Functional and structural characterization of an ECF-type ABC transporter for vitamin B12

Thank you for submitting your article "Functional and structural characterization of an ECF-type ABC transporter for vitamin B12" for consideration by eLife. Your article has been reviewed by two peer reviewers, and the evaluation has been overseen by a Reviewing Editor and Richard Aldrich as the Senior Editor. The following individuals involved in review of your submission have agreed to reveal their identity: Ming Zhou (Reviewer #2); Douglas C Rees (Reviewer #3).

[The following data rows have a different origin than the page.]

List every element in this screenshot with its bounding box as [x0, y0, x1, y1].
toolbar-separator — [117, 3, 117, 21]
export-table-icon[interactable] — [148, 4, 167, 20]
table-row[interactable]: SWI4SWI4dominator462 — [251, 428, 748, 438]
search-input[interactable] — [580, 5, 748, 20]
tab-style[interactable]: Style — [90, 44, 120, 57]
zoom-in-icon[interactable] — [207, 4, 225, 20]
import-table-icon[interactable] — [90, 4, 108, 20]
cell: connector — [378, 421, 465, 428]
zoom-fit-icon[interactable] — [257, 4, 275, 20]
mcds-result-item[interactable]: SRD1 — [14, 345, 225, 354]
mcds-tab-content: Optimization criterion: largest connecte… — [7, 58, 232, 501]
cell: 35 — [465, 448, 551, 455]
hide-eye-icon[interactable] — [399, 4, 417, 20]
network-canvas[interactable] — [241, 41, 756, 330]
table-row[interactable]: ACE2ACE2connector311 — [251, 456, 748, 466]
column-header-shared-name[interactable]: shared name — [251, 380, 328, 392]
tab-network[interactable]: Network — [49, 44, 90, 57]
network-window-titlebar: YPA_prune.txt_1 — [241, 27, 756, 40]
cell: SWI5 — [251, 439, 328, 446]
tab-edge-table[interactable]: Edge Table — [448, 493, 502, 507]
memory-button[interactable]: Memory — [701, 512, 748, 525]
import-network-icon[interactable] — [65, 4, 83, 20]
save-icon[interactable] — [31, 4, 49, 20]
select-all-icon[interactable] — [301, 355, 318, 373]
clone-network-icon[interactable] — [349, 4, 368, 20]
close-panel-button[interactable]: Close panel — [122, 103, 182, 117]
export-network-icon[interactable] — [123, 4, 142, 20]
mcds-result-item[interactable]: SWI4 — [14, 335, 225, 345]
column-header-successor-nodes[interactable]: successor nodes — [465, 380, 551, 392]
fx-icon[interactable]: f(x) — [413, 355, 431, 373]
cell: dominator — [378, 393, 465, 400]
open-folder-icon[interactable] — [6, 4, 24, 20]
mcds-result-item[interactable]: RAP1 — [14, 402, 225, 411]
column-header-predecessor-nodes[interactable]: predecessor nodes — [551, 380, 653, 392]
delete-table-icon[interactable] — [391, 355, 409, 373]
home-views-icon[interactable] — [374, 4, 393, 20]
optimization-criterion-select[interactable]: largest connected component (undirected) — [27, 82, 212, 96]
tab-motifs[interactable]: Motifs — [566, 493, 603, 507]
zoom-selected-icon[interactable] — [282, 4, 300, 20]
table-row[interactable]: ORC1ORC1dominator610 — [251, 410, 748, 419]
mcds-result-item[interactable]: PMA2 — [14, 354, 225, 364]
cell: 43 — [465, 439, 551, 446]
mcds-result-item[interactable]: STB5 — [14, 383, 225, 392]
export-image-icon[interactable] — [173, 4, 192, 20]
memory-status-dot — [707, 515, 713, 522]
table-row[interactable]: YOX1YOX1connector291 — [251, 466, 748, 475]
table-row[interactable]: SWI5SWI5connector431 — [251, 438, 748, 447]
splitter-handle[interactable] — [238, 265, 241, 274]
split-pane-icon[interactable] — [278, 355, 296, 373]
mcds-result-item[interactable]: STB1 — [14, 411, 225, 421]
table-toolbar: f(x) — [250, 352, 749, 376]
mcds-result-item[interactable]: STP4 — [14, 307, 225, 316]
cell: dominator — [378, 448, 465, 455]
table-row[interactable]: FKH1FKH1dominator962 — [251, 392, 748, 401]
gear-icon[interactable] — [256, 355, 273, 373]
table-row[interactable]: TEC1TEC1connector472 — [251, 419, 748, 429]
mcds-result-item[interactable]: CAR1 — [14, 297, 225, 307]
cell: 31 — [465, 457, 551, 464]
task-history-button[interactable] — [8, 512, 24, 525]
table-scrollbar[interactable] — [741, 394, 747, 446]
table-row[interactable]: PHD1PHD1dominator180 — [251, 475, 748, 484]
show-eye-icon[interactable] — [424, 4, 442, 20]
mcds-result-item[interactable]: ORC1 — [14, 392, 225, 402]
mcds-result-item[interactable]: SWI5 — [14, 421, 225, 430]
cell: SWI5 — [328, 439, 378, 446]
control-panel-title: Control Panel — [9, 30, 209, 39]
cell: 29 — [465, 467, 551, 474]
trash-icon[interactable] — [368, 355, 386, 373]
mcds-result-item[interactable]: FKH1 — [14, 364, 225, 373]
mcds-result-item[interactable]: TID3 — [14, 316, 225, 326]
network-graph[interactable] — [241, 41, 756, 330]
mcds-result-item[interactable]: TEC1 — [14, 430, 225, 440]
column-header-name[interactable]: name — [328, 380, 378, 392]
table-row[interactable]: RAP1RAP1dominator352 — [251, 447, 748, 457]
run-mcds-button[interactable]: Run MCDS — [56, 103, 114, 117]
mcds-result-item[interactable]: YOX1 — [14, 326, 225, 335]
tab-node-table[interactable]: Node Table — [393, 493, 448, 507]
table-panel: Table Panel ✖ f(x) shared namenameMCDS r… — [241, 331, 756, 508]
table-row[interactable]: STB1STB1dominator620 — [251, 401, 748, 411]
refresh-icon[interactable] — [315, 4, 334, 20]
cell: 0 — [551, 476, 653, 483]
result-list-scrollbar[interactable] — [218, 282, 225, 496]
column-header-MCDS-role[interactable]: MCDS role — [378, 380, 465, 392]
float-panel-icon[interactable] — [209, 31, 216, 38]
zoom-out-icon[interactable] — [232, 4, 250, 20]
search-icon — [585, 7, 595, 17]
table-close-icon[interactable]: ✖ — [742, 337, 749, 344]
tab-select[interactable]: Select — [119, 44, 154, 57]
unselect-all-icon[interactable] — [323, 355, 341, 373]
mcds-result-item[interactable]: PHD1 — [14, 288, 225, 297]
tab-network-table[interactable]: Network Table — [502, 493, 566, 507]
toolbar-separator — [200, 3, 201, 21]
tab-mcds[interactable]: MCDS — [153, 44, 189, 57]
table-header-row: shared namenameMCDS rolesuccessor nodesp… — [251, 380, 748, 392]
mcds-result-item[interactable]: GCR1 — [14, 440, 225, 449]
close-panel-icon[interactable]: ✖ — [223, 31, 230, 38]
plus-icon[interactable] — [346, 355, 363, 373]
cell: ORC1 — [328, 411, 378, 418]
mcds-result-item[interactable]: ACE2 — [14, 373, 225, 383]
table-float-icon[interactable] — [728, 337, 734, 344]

The reviewers have discussed the reviews with one another and the Reviewing Editor has drafted this decision to help you prepare a revised submission.

Summary:

The manuscript by Santos et al. describes a functional and structural characterization of an ECF-type ABC transporter for vitamin B12. ECF-type ABC transporters are a relatively recent addition to the ABC transporter family and consist of two ATPases similar to the ATPases of ABC transporters, with two transmembrane subunits – an ECF-module (energizing/transduction) and an S-component (substrate binding module). An interesting feature is that multiple S-components can interact with a single ECF module. Contributions of this paper include the demonstration that ECF-CbrT functions as a B12 transporter (by complementing an E. coli strain lacking the endogenous BtuCDF system (itself an ABC transporter); that ECF-CbrT catalyzes the ATP-dependent transport of B12 derivatives (by transport assays in reconstituted liposomes); that B12 derivatives binding to CbrT with nM affinities; and by determining the crystal structure of ECF-CbrT to 3.4 A resolution in a state likely corresponding to the apo, post-substrate release state. Comparison of this structure to ECF-FolT folate transporter establishes how different S-components interact with the same ECF-module. Together these studies provide a detailed characterization of a newly identified transport system for vitamin B12.

The experimental studies appear to have been carefully conducted, and are generally well documented. The crystal structure and the functional data are of good quality. This study therefore represents an important advance in our understanding of the mechanism of ECF transporters and ABC transporters generally.

Essential revisions:

1) It is not immediately clear how the protein concentration was calibrated in the ITC experiments using the crude membrane vesicles, and how uncertainties in this parameter might influence the thermodynamic data. Please clarify.

2) Please discuss what you propose for the ratio of ATP hydrolyzed to ligand transported, and the basis for that proposal. If feasible, can this stoichiometry be determined from experiments such as those depicted in Figure 3?

Essential revisions:

1) It is not immediately clear how the protein concentration was calibrated in the ITC experiments using the crude membrane vesicles, and how uncertainties in this parameter might influence the thermodynamic data. Please clarify.

We now clarify these points in the text:

“Although the use of crude membrane vesicles precluded the determination of the number of binding sites (the concentration of CbrT in the membrane vesicles is unknown), the thermodynamic values (Kd, ΔH and ΔS) derived from the ITC measurements do not depend on this number. Assuming that CbrT has a single substrate binding site (consistent with the spectral properties, Figure 4A), the expression level of CbrT in the membranes could be calculated and we found that CbrT accounted for ~0.9% (w/w) of the protein content in the membrane.”

2) Please discuss what you propose for the ratio of ATP hydrolyzed to ligand transported, and the basis for that proposal. If feasible, can this stoichiometry be determined from experiments such as those depicted in Figure 3?

We added the following text:

“While this experiment shows that transport is strictly ATP- dependent, similar to what was found for other ECF transporters (Swier et al., 2016; ter Beek et al., 2011a), the ratio between ATP molecules hydrolysed and Cbl molecules transported cannot be derived from this data. […] Nonetheless, the EcfA and EcfA’ subunits contain all the motifs to form functional ATPases, and therefore we speculate that transport of Cbl is coupled to the hydrolysis of two ATP molecules.”